What's the cleanest way to compare 2 dictionary?

John Henry · Aug 9, 2006

Hi list,

I am sure there are many ways of doing comparision but I like to see
what you would do if you have 2 dictionary sets (containing lots of
data - like 20000 keys and each key contains a dozen or so of records)
and you want to build a list of differences about these two sets.

I like to end up with 3 lists: what's in A and not in B, what's in B
and not in A, and of course, what's in both A and B.

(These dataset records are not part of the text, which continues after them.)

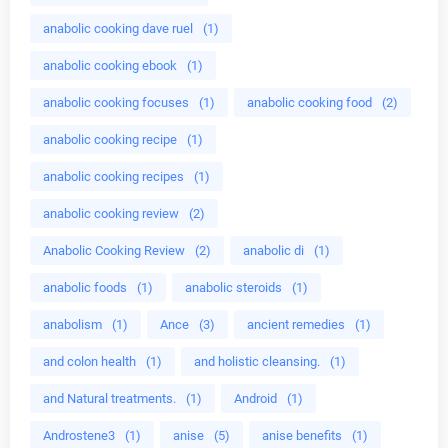
anabolic cooking dave ruel
(1)
anabolic cooking ebook
(1)
anabolic cooking focuses
(1)
anabolic cooking food
(2)
anabolic cooking recipe
(1)
anabolic cooking recipes
(1)
anabolic cooking review
(2)
Anabolic Cooking Review
(2)
anabolic di
(1)
anabolic foods
(1)
anabolic steroids
(1)
anabolism
(1)
Ance
(3)
ancient remedies
(1)
and colon health
(1)
and holistic cleansing.
(1)
and Natural treatments.
(1)
Android
(1)
Androstene3
(1)
anise
(5)
anise benefits
(1)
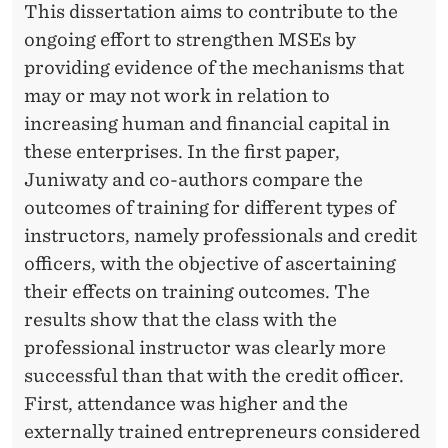
This dissertation aims to contribute to the
ongoing eﬀort to strengthen MSEs by
providing evidence of the mechanisms that
may or may not work in relation to
increasing human and ﬁnancial capital in
these enterprises. In the ﬁrst paper,
Juniwaty and co-authors compare the
outcomes of training for diﬀerent types of
instructors, namely professionals and credit
oﬃcers, with the objective of ascertaining
their eﬀects on training outcomes. The
results show that the class with the
professional instructor was clearly more
successful than that with the credit officer.
First, attendance was higher and the
externally trained entrepreneurs considered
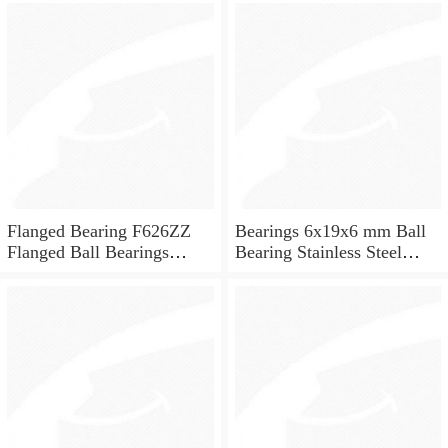
for skateboard and ceiling
fan
Flanged Bearing F626ZZ
Bearings 6x19x6 mm Ball
Flanged Ball Bearings
Bearing Stainless Steel
6x19x6
Deep Groove Ball Bearing
W626-2Z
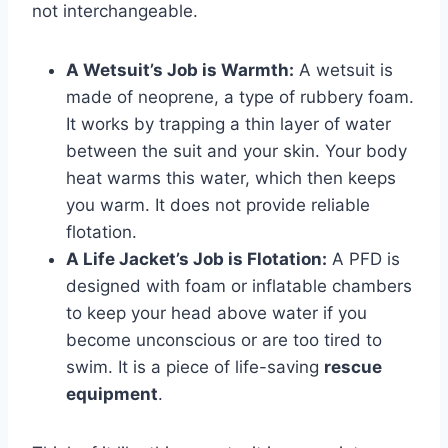
not interchangeable.
A Wetsuit’s Job is Warmth:
A wetsuit is
made of neoprene, a type of rubbery foam.
It works by trapping a thin layer of water
between the suit and your skin. Your body
heat warms this water, which then keeps
you warm. It does not provide reliable
flotation.
A Life Jacket’s Job is Flotation:
A PFD is
designed with foam or inflatable chambers
to keep your head above water if you
become unconscious or are too tired to
swim. It is a piece of life-saving
rescue
equipment
.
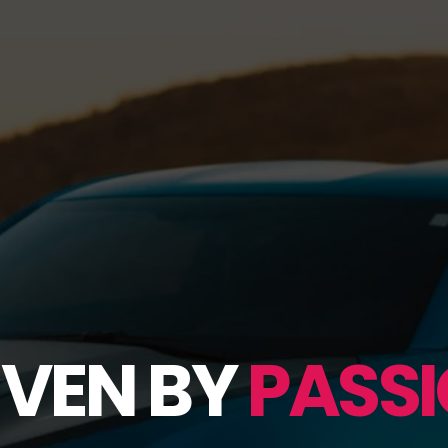
IVEN BY
PASSI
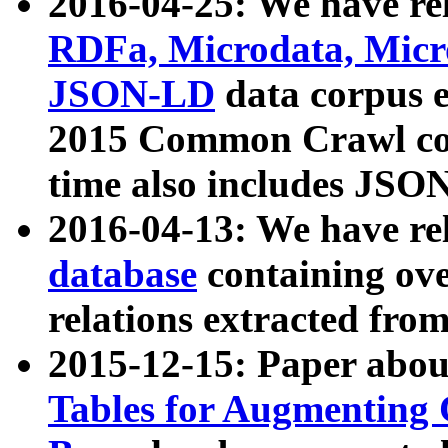
2016-04-25: We have rel
RDFa, Microdata, Mic
JSON-LD
data corpus 
2015 Common Crawl corp
time also includes JSO
2016-04-13: We have re
database
containing ov
relations extracted fro
2015-12-15: Paper abo
Tables for Augmenting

What do you think is the cleanest way to do it? (I am sure you will
come up with ways that astonishes me :=) )

Thanks,

Paddy · Aug 9, 2006

John said:
Hi list,

I am sure there are many ways of doing comparision but I like to see
what you would do if you have 2 dictionary sets (containing lots of
data - like 20000 keys and each key contains a dozen or so of records)
and you want to build a list of differences about these two sets.

I like to end up with 3 lists: what's in A and not in B, what's in B
and not in A, and of course, what's in both A and B.

What do you think is the cleanest way to do it? (I am sure you will
come up with ways that astonishes me :=) )

Thanks,

I make it 4 bins:
a_exclusive_keys
b_exclusive_keys
common_keys_equal_values
common_keys_diff_values

Something like:

a={1:1, 2:2,3:3,4:4}
b = {2:2, 3:-3, 5:5}
keya=set(a.keys())
keyb=set(b.keys())
a_xclusive = keya - keyb
b_xclusive = keyb - keya
_common = keya & keyb
common_eq = set(k for k in _common if a[k] == b[k])
common_neq = _common - common_eq

If you now simple set arithmatic, it should read OK.

- Paddy.

John Henry · Aug 9, 2006

Paddy said:
John said:

Hi list,

I am sure there are many ways of doing comparision but I like to see
what you would do if you have 2 dictionary sets (containing lots of
data - like 20000 keys and each key contains a dozen or so of records)
and you want to build a list of differences about these two sets.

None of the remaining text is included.